Only lines holding the word "tjänar" should be copied from the material.

-- Given data follows --

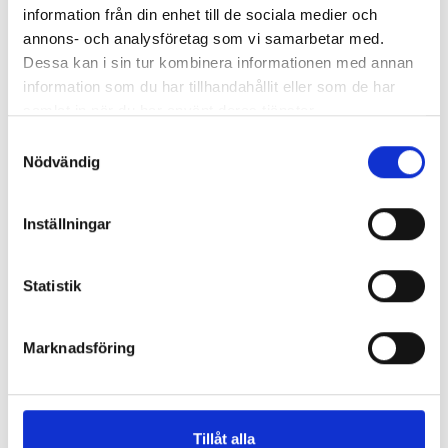
information från din enhet till de sociala medier och
annons- och analysföretag som vi samarbetar med.
Dessa kan i sin tur kombinera informationen med annan
Så mycket tjänar mediecheferna
information som du har tillhandahållit eller som de har
samlat in när du har använt deras tjänster.
Så mycket tjänar 260 mediechefer
Samtyckesval
Nödvändig
Inställningar
Statistik
Marknadsföring
Enorma skillnader mellan
Tillåt alla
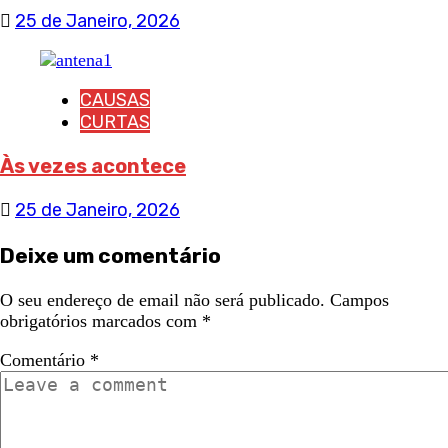
25 de Janeiro, 2026
CAUSAS
CURTAS
Às vezes acontece
25 de Janeiro, 2026
Deixe um comentário
O seu endereço de email não será publicado.
Campos
obrigatórios marcados com
*
Comentário
*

-- Given data concluded --

Solution to this exercise:
Så mycket tjänar mediecheferna
Så mycket tjänar 260 mediechefer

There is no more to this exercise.